**DATA TO USE**
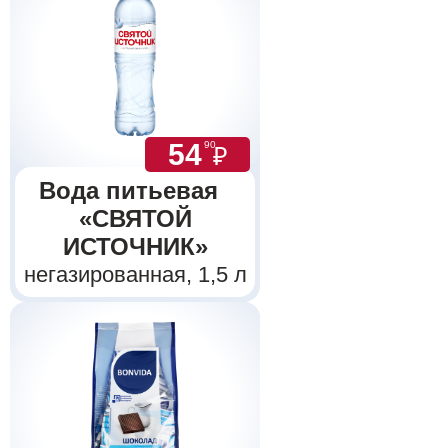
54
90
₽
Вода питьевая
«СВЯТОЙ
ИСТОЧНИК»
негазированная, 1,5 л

---

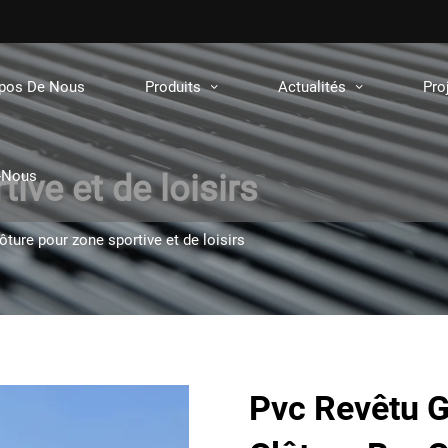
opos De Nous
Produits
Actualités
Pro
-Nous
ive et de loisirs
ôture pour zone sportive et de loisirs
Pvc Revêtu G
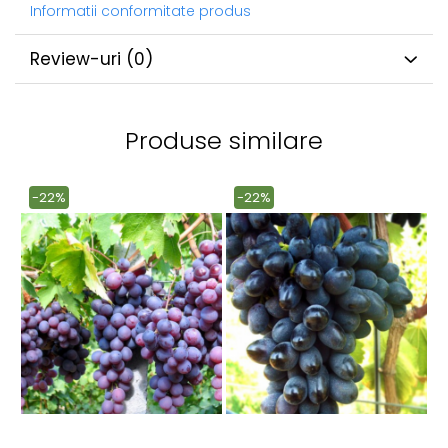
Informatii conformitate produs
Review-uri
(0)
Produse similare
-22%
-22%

* * *

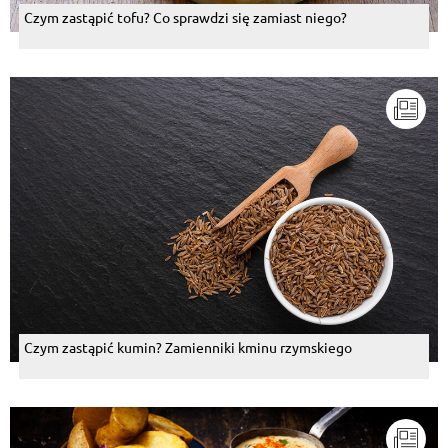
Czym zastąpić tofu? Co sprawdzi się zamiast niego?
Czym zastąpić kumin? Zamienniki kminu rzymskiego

**WHAT YOU HAVE TO DO**
Look through the entries above, and wherever a line holds the string "Czym", copy it.

**TASK SOLUTION**
Czym zastąpić tofu? Co sprawdzi się zamiast niego?
Czym zastąpić kumin? Zamienniki kminu rzymskiego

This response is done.